Goal of the exercise:
Exactly the lines from the first line of the records to the line holding "Lo he hecho para poder ir a ver a mi abuela." should be duplicated, and nothing more; pictures stay out.

Input material:
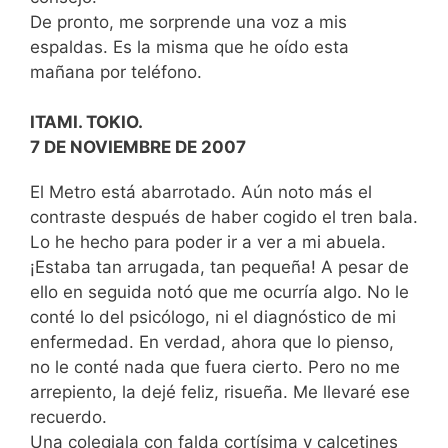
De pronto, me sorprende una voz a mis
espaldas. Es la misma que he oído esta
mañana por teléfono.
ITAMI. TOKIO.
7 DE NOVIEMBRE DE 2007
El Metro está abarrotado. Aún noto más el
contraste después de haber cogido el tren bala.
Lo he hecho para poder ir a ver a mi abuela.
¡Estaba tan arrugada, tan pequeña! A pesar de
ello en seguida notó que me ocurría algo. No le
conté lo del psicólogo, ni el diagnóstico de mi
enfermedad. En verdad, ahora que lo pienso,
no le conté nada que fuera cierto. Pero no me
arrepiento, la dejé feliz, risueña. Me llevaré ese
recuerdo.
Una colegiala con falda cortísima y calcetines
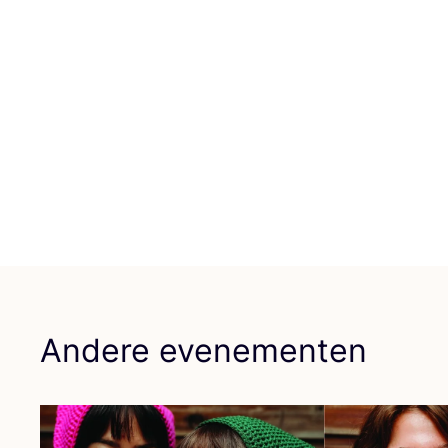
Andere evenementen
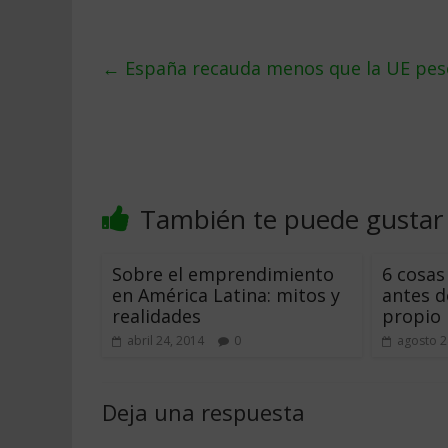
←
España recauda menos que la UE pese
También te puede gustar
Sobre el emprendimiento
6 cosas
en América Latina: mitos y
antes d
realidades
propio 
abril 24, 2014
0
agosto 2
Deja una respuesta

Written response:
De pronto, me sorprende una voz a mis
espaldas. Es la misma que he oído esta
mañana por teléfono.
ITAMI. TOKIO.
7 DE NOVIEMBRE DE 2007
El Metro está abarrotado. Aún noto más el
contraste después de haber cogido el tren bala.
Lo he hecho para poder ir a ver a mi abuela.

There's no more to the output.